▸ INSTRUCTIONS TO FOLLOW: When a line in the data below includes "make", pick it out and copy it.

▸ SOURCE RECORDS:
***

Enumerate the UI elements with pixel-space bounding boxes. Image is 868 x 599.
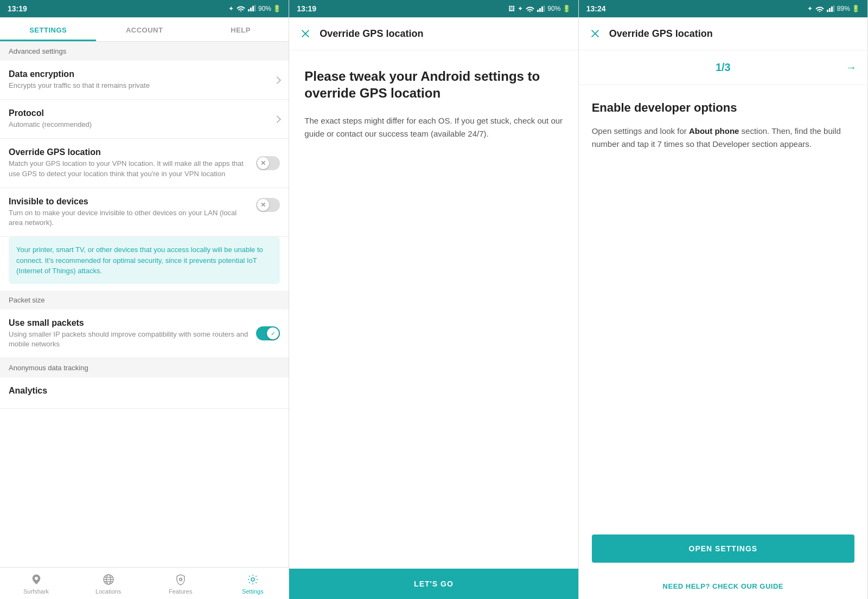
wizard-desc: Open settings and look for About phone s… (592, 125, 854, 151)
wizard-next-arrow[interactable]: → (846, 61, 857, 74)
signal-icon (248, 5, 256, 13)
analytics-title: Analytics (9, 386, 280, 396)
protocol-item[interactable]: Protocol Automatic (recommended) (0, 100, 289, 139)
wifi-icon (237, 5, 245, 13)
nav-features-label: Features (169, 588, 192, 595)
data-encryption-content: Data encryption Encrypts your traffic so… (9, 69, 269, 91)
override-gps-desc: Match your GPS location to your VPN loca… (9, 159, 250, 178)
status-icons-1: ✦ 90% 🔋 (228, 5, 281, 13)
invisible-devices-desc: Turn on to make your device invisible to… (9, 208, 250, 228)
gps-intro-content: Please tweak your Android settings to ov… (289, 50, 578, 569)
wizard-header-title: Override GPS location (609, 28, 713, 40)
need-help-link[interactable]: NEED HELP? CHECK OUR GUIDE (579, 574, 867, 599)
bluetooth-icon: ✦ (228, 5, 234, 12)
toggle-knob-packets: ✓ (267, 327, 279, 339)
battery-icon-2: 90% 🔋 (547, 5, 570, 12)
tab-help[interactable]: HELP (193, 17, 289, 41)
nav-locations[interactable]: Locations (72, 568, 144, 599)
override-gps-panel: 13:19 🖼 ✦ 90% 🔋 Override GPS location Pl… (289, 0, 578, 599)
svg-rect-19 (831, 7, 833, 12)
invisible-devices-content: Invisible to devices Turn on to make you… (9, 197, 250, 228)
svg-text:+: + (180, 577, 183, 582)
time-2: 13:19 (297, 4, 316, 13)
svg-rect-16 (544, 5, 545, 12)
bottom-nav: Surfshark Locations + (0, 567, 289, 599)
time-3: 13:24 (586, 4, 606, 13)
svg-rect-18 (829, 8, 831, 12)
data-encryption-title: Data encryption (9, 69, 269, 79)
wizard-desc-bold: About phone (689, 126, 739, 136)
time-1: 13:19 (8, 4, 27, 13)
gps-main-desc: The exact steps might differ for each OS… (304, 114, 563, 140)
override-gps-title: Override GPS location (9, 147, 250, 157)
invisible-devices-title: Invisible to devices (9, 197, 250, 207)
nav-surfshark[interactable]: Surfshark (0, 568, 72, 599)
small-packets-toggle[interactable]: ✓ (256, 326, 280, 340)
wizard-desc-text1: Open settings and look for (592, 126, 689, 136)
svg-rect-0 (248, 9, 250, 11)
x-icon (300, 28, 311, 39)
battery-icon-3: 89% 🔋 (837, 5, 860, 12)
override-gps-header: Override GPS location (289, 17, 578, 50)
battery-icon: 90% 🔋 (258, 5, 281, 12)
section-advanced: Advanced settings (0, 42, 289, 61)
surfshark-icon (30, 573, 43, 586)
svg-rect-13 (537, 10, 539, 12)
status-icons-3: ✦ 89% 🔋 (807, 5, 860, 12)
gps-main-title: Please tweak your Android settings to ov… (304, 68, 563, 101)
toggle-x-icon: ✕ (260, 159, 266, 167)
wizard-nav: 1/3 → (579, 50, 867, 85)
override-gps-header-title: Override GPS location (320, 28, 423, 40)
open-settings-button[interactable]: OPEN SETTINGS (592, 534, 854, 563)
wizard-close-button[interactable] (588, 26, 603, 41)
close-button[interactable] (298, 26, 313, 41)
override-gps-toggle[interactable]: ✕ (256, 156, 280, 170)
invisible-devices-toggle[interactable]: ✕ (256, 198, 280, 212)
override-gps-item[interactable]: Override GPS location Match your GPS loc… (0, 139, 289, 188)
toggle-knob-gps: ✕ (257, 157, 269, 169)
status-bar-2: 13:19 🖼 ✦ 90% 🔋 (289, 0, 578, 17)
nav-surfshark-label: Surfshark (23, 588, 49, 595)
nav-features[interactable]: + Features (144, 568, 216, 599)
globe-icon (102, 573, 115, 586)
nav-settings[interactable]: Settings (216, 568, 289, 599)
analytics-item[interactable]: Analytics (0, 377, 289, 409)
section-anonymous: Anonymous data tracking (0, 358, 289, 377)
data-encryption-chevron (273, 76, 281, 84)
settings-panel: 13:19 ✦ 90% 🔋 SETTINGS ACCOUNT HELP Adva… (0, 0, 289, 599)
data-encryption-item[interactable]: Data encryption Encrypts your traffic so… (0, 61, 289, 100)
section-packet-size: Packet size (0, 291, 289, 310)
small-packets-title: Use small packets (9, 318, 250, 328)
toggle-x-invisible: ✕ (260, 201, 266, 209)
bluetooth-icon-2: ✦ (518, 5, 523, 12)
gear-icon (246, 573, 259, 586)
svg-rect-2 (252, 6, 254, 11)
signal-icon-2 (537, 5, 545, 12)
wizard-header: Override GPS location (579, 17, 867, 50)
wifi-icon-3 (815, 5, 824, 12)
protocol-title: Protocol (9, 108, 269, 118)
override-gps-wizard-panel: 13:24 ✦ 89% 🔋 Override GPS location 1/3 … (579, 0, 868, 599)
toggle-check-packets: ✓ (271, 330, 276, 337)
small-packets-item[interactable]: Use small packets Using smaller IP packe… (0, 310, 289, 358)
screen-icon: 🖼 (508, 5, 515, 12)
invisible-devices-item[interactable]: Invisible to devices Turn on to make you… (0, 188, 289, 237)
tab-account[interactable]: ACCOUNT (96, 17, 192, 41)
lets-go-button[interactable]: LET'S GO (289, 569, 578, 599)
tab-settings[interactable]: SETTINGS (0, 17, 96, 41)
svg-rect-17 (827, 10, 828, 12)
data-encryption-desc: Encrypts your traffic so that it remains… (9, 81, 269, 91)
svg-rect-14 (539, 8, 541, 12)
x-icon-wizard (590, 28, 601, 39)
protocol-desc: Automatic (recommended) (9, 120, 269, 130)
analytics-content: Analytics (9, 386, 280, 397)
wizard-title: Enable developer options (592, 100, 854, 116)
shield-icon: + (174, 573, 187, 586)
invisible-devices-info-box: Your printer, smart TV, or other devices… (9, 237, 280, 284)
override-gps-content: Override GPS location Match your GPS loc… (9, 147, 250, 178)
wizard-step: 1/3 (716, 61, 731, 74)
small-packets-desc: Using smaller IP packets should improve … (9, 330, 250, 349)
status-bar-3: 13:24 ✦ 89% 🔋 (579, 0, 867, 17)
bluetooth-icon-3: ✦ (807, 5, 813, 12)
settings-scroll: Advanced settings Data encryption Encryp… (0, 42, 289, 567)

***

▸ EXERCISE RESULT:
invisible-devices-desc: Turn on to make your device invisible to… (9, 208, 250, 228)
invisible-devices-content: Invisible to devices Turn on to make you… (9, 197, 250, 228)
invisible-devices-item[interactable]: Invisible to devices Turn on to make you… (0, 188, 289, 237)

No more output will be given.